- Developer: Krisalis Software
- Publisher: Krisalis Software
- Director: Tony Kavanagh
- Programmer: Richard Teather
- Artist: Phillip Hackney
- Composer: Matt Furniss
- Platforms: Amiga, CD32, Atari ST, MS-DOS
- Release: 1992: Amiga, ST 1994: MS-DOS, CD32
- Genre: Turn-based strategy
- Mode: Single-player

= Sabre Team =

1992 video game

Sabre Team is a turn-based strategy video game developed and published by Krisalis Software. It was released for Amiga and Atari ST in 1992, then MS-DOS and Amiga CD32 in 1994.

==Plot==
The player leads an elite specialist strike team that defeats terrorists by rescuing their hostage and prisoners of war, and stopping their war machines. The terrorists are keeping five British soldiers as hostages.

==Gameplay==
The player commands a team of four Special Air Service operatives, and spends Action Points to make their moves. In each of five scenarios, the player chooses four of their eight team members to bring on the mission. Each mission involves the team saving all the hostages and killing all of the terrorists.

==Reception==
James V. Trunzo reviewed Sabre Team in White Wolf Inphobia #52 (Feb., 1995), rating it a 2 out of 5 and stated that "As with several games today, Sabre Team is a good idea (though not a very original one) that's poorly implemented. I keep trying out of a sense of fairness - maybe I am just a lousy player - but I think the game is flawed. It's overprices and too difficult. In spite of attractive graphics and some decent interface elements, the cons of Sabre Team overwhelm the pros."

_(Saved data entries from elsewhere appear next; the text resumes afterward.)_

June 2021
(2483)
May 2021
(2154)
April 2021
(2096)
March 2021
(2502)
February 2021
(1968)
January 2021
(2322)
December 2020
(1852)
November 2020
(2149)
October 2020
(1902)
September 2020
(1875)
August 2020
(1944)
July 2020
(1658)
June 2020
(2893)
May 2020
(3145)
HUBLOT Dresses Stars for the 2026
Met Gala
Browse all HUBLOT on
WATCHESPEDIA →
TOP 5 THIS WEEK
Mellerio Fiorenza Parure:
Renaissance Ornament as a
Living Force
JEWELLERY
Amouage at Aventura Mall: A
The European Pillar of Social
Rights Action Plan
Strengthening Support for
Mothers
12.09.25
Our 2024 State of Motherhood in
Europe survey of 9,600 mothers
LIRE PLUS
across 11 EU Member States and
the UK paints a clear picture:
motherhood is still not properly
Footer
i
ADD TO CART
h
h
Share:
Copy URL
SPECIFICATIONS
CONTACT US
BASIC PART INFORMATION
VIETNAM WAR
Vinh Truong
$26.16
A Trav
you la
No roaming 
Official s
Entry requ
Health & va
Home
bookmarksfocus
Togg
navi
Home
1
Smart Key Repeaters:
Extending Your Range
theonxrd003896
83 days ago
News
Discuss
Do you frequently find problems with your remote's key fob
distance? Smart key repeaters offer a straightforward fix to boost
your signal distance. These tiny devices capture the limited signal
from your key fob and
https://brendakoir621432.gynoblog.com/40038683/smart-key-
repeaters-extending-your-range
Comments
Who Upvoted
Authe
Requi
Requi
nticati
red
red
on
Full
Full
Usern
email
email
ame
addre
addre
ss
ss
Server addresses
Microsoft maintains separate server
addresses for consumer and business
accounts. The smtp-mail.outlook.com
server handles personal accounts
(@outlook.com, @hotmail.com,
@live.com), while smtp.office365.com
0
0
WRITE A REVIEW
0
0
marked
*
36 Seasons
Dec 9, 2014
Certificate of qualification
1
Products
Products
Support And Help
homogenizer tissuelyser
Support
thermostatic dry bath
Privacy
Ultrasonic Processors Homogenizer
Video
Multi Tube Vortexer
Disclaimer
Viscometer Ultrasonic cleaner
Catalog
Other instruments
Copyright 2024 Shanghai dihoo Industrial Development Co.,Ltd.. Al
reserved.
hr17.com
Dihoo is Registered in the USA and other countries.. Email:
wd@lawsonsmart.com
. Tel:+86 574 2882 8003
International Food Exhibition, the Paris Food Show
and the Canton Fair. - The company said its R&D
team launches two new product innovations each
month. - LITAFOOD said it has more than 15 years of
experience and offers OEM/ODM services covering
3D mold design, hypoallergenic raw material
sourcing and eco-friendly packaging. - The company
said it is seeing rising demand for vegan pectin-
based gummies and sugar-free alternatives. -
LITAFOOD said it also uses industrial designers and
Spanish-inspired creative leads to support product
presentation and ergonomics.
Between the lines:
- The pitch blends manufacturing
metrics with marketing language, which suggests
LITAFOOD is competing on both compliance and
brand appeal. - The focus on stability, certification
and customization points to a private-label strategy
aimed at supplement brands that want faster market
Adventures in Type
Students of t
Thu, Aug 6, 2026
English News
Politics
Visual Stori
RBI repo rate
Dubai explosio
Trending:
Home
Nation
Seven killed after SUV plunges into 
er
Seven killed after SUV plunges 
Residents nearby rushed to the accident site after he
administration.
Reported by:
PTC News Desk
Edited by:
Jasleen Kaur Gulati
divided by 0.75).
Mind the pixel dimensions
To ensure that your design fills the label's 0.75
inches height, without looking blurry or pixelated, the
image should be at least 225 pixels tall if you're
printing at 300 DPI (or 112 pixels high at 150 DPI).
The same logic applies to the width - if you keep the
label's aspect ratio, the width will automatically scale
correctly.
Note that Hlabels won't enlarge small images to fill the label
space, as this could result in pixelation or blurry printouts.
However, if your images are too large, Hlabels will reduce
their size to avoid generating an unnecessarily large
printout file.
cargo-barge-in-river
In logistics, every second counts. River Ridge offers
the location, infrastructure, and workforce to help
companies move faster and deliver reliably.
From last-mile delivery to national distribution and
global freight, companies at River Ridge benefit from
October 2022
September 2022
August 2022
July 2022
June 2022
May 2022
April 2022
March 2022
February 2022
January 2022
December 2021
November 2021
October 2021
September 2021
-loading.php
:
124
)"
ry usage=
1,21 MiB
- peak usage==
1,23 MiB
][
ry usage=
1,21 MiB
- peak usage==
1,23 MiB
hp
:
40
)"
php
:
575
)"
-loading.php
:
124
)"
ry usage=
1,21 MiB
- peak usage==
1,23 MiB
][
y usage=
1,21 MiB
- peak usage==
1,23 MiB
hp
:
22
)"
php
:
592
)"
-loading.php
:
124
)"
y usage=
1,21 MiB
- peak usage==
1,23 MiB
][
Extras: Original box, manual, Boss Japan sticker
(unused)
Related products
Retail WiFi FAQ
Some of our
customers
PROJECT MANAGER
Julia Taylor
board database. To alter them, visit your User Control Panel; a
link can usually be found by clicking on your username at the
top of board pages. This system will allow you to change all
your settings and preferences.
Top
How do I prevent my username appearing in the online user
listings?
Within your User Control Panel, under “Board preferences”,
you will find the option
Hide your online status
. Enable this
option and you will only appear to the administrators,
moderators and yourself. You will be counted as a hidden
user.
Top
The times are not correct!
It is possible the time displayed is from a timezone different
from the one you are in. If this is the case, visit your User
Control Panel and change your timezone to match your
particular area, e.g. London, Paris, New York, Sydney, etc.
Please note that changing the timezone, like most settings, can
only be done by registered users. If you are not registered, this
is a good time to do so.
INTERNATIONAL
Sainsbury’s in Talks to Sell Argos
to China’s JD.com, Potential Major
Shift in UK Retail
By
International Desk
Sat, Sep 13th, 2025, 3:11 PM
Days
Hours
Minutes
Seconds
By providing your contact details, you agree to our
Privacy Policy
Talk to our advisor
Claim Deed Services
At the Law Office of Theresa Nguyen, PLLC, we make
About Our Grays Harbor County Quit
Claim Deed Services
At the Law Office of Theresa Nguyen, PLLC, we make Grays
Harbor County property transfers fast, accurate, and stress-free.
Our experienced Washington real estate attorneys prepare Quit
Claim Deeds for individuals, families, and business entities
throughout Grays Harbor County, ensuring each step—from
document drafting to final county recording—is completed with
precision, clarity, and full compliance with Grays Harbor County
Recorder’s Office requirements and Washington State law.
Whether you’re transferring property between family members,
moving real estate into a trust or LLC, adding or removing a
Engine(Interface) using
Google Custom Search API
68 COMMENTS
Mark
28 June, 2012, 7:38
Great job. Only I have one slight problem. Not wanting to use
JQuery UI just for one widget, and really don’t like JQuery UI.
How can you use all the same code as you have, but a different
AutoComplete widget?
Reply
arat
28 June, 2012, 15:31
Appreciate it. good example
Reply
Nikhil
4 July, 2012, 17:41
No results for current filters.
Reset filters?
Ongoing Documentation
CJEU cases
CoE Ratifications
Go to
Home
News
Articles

Simon Byron for The One #50 said that "Sabre Team is one of the most engrossing action strategy games around".

Tony Dillon for CU Amiga rated the game 83% and said that "The computer puts up a realistic fight, and this creates just enough suspense for you to hold your breath every time an enemy soldier raises their weapon."

ST Action rated the game 94% and stated "Sabre Team is the best Strategy game your ever likely to see on the ST, the graphics are truly unbelievable and the sounds pretty damn hot as well."

Cam Winstanley for Amiga Power said that "the only criticism I've got is that it's only got five missions, which isn't enough".

==Release==
The game has since been re-released for digital distribution on GOG and Steam in 2021.